Exercise directions: Drop every picture. Return the rest of the entries exactly.

Page-level text extractions:
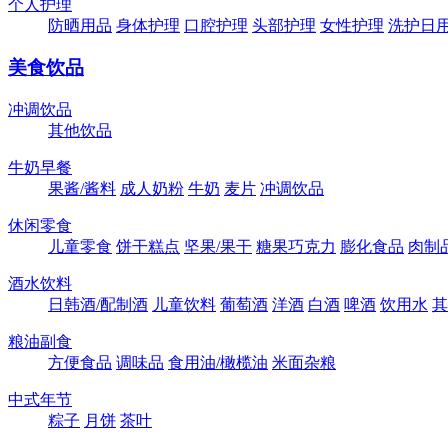
个人护理
防晒用品
身体护理
口腔护理
头部护理
女性护理
洗护日
美食饮品
冲调饮品
其他饮品
牛奶早餐
果酱/酱料
成人奶粉
牛奶
麦片
冲调饮品
休闲零食
儿童零食
饼干糕点
坚果/果干
糖果巧克力
膨化食品
肉制
酒水饮料
日韩酒/配制酒
儿童饮料
葡萄酒
洋酒
白酒
啤酒
饮用水
其
粮油副食
方便食品
调味品
食用油/橄榄油
米面杂粮
中式年节
粽子
月饼
茶叶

Output of the exercise:
个人护理
防晒用品
身体护理
口腔护理
头部护理
女性护理
洗护日
美食饮品
冲调饮品
其他饮品
牛奶早餐
果酱/酱料
成人奶粉
牛奶
麦片
冲调饮品
休闲零食
儿童零食
饼干糕点
坚果/果干
糖果巧克力
膨化食品
肉制
酒水饮料
日韩酒/配制酒
儿童饮料
葡萄酒
洋酒
白酒
啤酒
饮用水
其
粮油副食
方便食品
调味品
食用油/橄榄油
米面杂粮
中式年节
粽子
月饼
茶叶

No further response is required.